Exclude every picture and return the remaining entries below verbatim.

Collected data
************
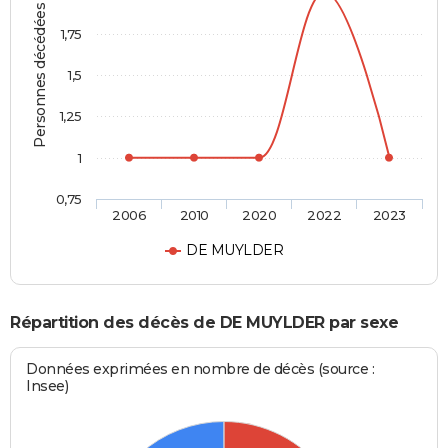
Personnes décédées
1,75
1,5
1,25
1
0,75
2006
2010
2020
2022
2023
DE MUYLDER
Répartition des décès de DE MUYLDER par sexe
Données exprimées en nombre de décès (source :
Insee)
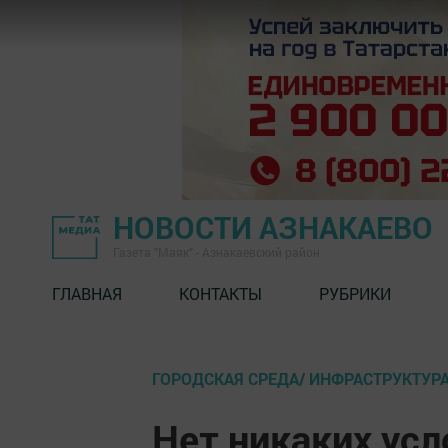
НОВОСТИ АЗНАКАЕВО
Газета "Маяк" - Азнакаевский район
ГЛАВНАЯ
КОНТАКТЫ
РУБРИКИ
ГОРОДСКАЯ СРЕДА/ ИНФРАСТРУКТУР
Нет никаких усл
************
Output of the exercise:
Personnes décédées
1,75
1,5
1,25
1
0,75
2006
2010
2020
2022
2023
DE MUYLDER
Répartition des décès de DE MUYLDER par sexe
Données exprimées en nombre de décès (source :
Insee)
НОВОСТИ АЗНАКАЕВО
Газета "Маяк" - Азнакаевский район
ГЛАВНАЯ
КОНТАКТЫ
РУБРИКИ
ГОРОДСКАЯ СРЕДА/ ИНФРАСТРУКТУР
Нет никаких усл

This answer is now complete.